For some reason, there’s a type of person that scares me. They manage to change my entire mood and life views just by talking to me about my day. They’re too optimistic. They make me optimistic. That’s scary. They act like life is always going to be fine all the time and never really show their uneasiness. I don’t know what to do or feel or how to act around them. Should I be pessimistic and balance them out? Should I go with their optimism? I don’t know. Maybe I should do both. They make me think about how I act, and what I think. Weird, huh? Anyway, I know that I’ve said this many many times before, but I sure haven’t said it here yet: I’m going to change! I want to not worry about things. I want to just be oblivious. Having said that, I realized why I’ve failed so many times before. It’s just how I am. Har har har. I can’t change who I am because it’s who I am. Uhm, okay. So why is optimism bad? Because when you’re optimistic and have high expectations, you’re very likely to be let down. When you’re pessimistic and expect the worst, things always aren’t that bad. Worrying unnecessarily allows you to feel deep relief when things work out, and prepare you for the worst at the same time. Unhealthy, I know. So the type of person I was talking about, they make me sad. It’s nice to know there aren’t very many people like that around. I lost my train of thought.
Work is getting better. I feel like I’m finally settling down into the job
.
We got our final projects today for CS! We have to write a program to simulate a game of Yukon Solitaire. How exciting. It’s a partner project, so how lucky am I to be living with my partner? =P Google trip on Monday!!!! I said it already, but I’m still excited.
Today was funsies. CS, work, tennis, dinner, movie (21). Sad that I didn’t go play Canasta (join with me! http://canasta.pftq.com/), but I think today was pretty eventful. Tomorrow (or today, actually) will also be pretty busy… I think. Hmm, post office, running (ahh, I’m scared =[), laundry, homework (aka coding -.-). Ahahaha, speaking of post office, I’ve been ordering a lot of stuff online lately -.- Spending my paycheck before I even get paid :[. Oh well, gotta spend a little before I start saving, right? I decided that I’m not going home August 13 – August 25; I’m going to be working instead! 10am – 5pm. Fun stuff. I still haven’t decided what I want to do with the money I’m making. Probably save it to pay off loans later. Or uh… buy ice cream and apple juice. Yum.
I can’t wait for the school year to start! I can’t wait to play tennis, I can’t wait for Rotaract, and I really can’t wait for Math54! And Philosophy and CS61a…. if I get in.

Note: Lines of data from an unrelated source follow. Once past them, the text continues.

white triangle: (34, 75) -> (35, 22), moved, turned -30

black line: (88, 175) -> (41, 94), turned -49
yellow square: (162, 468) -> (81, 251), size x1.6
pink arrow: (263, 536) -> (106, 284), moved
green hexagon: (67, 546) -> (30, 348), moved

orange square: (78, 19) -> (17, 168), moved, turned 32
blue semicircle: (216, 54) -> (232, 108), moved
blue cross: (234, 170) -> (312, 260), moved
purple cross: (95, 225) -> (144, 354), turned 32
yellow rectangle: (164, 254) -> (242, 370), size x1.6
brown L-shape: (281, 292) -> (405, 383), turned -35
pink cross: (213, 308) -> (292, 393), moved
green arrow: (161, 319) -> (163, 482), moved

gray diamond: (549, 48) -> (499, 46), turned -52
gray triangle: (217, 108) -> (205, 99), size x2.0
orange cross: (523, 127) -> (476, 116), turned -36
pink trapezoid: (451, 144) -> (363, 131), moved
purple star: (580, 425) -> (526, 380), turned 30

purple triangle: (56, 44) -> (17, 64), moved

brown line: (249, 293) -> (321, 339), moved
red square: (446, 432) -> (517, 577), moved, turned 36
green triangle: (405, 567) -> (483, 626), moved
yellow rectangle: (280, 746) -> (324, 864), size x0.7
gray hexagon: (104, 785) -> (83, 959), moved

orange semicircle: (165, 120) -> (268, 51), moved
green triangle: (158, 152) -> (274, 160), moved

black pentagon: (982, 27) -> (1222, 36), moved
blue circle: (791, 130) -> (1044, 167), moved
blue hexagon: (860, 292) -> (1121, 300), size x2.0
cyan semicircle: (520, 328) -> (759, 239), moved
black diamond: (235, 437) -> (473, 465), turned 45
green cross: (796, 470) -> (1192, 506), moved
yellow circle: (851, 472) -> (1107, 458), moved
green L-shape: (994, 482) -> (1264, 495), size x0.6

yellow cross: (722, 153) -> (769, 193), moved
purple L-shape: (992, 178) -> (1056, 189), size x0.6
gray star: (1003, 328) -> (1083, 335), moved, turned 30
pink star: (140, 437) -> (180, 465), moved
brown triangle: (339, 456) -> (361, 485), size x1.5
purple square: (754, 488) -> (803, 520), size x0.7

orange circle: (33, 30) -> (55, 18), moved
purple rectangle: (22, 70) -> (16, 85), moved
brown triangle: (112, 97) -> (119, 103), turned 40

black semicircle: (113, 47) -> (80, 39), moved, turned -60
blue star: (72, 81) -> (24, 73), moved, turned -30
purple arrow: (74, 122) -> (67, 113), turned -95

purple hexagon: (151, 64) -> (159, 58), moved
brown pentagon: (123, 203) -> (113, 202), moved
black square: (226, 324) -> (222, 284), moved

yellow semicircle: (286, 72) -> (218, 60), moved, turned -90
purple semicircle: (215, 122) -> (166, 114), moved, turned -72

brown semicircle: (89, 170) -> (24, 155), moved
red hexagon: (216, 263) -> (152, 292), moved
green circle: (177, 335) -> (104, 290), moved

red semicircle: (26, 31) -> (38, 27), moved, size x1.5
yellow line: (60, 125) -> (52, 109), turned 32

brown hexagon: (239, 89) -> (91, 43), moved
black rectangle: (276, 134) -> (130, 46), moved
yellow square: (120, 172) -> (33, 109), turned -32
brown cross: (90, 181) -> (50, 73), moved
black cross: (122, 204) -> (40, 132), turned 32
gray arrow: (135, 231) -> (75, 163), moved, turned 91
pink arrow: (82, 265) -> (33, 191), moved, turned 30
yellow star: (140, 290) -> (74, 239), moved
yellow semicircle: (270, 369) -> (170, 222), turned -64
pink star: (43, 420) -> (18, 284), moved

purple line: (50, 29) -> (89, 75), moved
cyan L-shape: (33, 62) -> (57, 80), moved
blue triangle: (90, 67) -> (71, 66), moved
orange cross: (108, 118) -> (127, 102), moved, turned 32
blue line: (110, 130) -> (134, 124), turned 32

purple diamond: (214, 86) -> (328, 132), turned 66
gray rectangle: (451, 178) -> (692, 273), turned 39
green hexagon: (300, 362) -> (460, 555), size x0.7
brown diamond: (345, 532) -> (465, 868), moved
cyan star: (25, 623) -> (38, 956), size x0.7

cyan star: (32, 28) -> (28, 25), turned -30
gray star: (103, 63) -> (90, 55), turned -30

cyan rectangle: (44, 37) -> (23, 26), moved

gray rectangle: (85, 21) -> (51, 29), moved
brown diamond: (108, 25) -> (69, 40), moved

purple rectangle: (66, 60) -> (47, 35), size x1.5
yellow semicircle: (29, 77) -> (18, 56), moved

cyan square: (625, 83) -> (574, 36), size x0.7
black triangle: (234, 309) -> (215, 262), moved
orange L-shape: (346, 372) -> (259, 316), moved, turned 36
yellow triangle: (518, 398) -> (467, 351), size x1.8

Hello, I am Perlin! This site says I'm awesome, and I hope I can live up to its expectations =]




pftq
on August 7th, 2010
You are wrong. Even if you don’t meet the high expectations, you are still much better off than you started.
perlin
on August 8th, 2010
Naaaaawh! Then you feel like you’ve failed because you didn’t meet your expectations! But I suppose you are right. Even when I’m pessimistic I can’t help but hope for the best -.-
pftq
on August 9th, 2010
Getting part way to your expectations is not failure. Getting nowhere because you never started is though.
If you hope for the best even when you are pessimistic, then your expectations already exist regardless whether you reach for them or not.
perlin
on August 10th, 2010
=[ True. I admit defeat -.- I see what you mean, haha, and now change my mind =P
pftq
on August 13th, 2010
I’m just kidding – nothing I said actually makes sense. Don’t worry about it.
I don’t really like optomisim anyways.. but I don’t like pessimism either.